建物や敷地の広さ、作業内容、巡回頻度などによって実際の料金は異なります。
別荘管理サービスは、定期的な巡回や点検だけであれば月3,000~1万円程度、室内清掃や庭の管理などを含めると月1~3万円程度がひとつの相場目安です。
ただし、別荘管理サービスの料金体系は会社によって異なります。
月額制だけでなく、1回ごとの作業料金を設定している場合や、必要なサービスを組み合わせて年間の管理プランを組む場合もあります。
このように、別荘管理サービスは「月額○円」と一律に考えるのではなく、どこまでの管理を依頼するかによって費用が決まると考えておくことが大切です。
当社の別荘管理サービスでは、巡回・換気・床清掃といった管理に必要な最低限のプランは、9,900円/回から、年間118,800円からご利用いただけます。

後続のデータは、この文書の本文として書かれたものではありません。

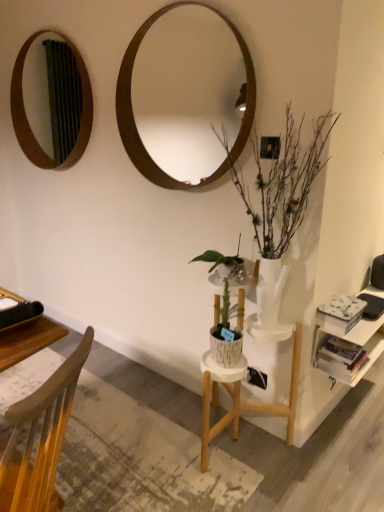 Question: Could you tell me if white matte bookshelf at right is turned towards wooden chair at lower left?

Choices:
 (A) yes
 (B) no

Answer: (B)

Question: Is white matte bookshelf at right taller than wooden chair at lower left?

Choices:
 (A) no
 (B) yes

Answer: (A)

Question: From a real-world perspective, is white matte bookshelf at right positioned over wooden chair at lower left based on gravity?

Choices:
 (A) yes
 (B) no

Answer: (B)

Question: Is white matte bookshelf at right bigger than wooden chair at lower left?

Choices:
 (A) no
 (B) yes

Answer: (A)

Question: From a real-world perspective, is white matte bookshelf at right under wooden chair at lower left?

Choices:
 (A) yes
 (B) no

Answer: (A)

Question: Is white matte bookshelf at right far away from wooden chair at lower left?

Choices:
 (A) yes
 (B) no

Answer: (A)

Question: Can you confirm if white matte book at right, acting as the 1th book starting from the top, is bigger than white glossy vase at right?

Choices:
 (A) yes
 (B) no

Answer: (B)

Question: Does white matte book at right, the 2th book ordered from the bottom, appear on the left side of white glossy vase at right?

Choices:
 (A) yes
 (B) no

Answer: (B)

Question: Does white matte book at right, the 2th book ordered from the bottom, lie behind white glossy vase at right?

Choices:
 (A) no
 (B) yes

Answer: (B)

Question: Is white matte book at right, acting as the 1th book starting from the top, completely or partially outside of white glossy vase at right?

Choices:
 (A) yes
 (B) no

Answer: (A)

Question: Would you say white glossy vase at right is part of white matte book at right, acting as the 1th book starting from the top,'s contents?

Choices:
 (A) no
 (B) yes

Answer: (A)

Question: From a real-world perspective, is white matte book at right, acting as the 1th book starting from the top, positioned under white glossy vase at right based on gravity?

Choices:
 (A) yes
 (B) no

Answer: (A)

Question: Does wooden mirror at upper center, the first mirror viewed from the front, have a greater height compared to white glossy vase at right?

Choices:
 (A) no
 (B) yes

Answer: (A) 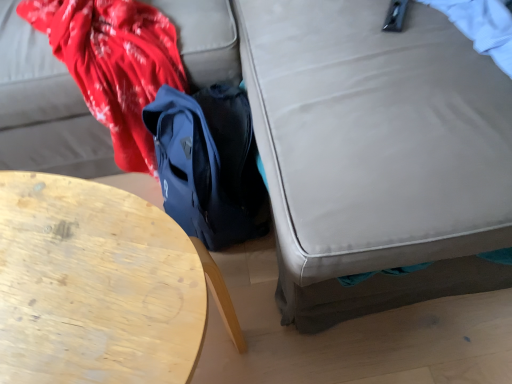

(戸建て別荘~100㎡の場合)
年に数回しか別荘を利用せず、不在時の建物の状態だけ確認してほしいのであれば、巡回・点検を中心とした比較的シンプルなプランが向いています。
一方、カビや湿気対策のための換気、清掃、庭の手入れなども任せたい場合は、その分だけ費用も高くなります。
所有されている別荘にどこまでの管理が必要なのかを整理したうえで、料金を比較するとよいでしょう。
費用はサービス内容や建物の規模で異なる
別荘管理サービスの費用は、一律に決まっているわけではありません。
同じ「別荘管理」サービスでも、月1回の巡回だけを依頼する場合と、巡回に加えて室内清掃や庭の手入れ、設備点検まで依頼する場合では、必要な作業量が大きく異なります。
また、建物や敷地の規模によっても作業時間が変わるため、料金にも差が出てきます。
そのため、費用を比較するときは、単純に金額だけを見るのではなく、その料金で何をしてもらえるのかを確認することが大切です。
主に、以下のような条件がサービス費用に影響します。
- 建物の広さ
- 敷地の広さ
- 巡回頻度
- 室内管理・清掃の有無
- 庭管理の有無
- 緊急時対応の有無
例えば、同じ月1回のサービスでも、建物の外観だけを確認する場合と、室内の換気・通水や設備確認まで行う場合では作業内容が異なります。
さらに、敷地が広い別荘では草刈りや落ち葉清掃などに時間がかかるため、庭の管理を含めると費用が高くなることがあります。
つまり、別荘管理サービスの費用は「別荘だから一律いくら」ではなく、所有している別荘にどのような管理が必要なのかによって決まると考えておくとよいでしょう。
▼どのような管理を依頼できるのかについては、「別荘管理サービスとは?」の記事で詳しく紹介しています。

月額管理とスポット利用の違い
別荘管理サービスには、大きく分けて「月額などで継続的に依頼する方法」と「必要なときだけ依頼するスポット利用」があります。
月額管理では、主に以下のような作業を継続的に依頼します。
- 月1回の建物巡回
- 室内の換気
- 通水
- 室内の清掃
- 建物や設備の状態確認
- 写真付きの作業報告
定期的に行うことで、別荘の状態を継続的に把握できます。
一方、スポット利用は、必要な作業だけをその都度依頼する方法です。
- 来荘前の室内清掃
- 草刈り
- 庭木の剪定
- 台風等の災害後現地確認
- 冬季の除雪
- 設備トラブル時の現地確認
「別荘には年に数回しか行かないけれど、定期的な管理までは必要ない」という人であれば、必要な作業だけをスポットで依頼する方法も選択肢になります。
ただし、別荘の利用頻度が低い場合、スポット利用だけでは異常があった際の発見が遅れる可能性があります。
例えば、台風で屋根が破損しても、次に別荘を訪れるのが数か月後であれば、その間に雨漏りや建物内部の腐食が進んでしまうことがあります。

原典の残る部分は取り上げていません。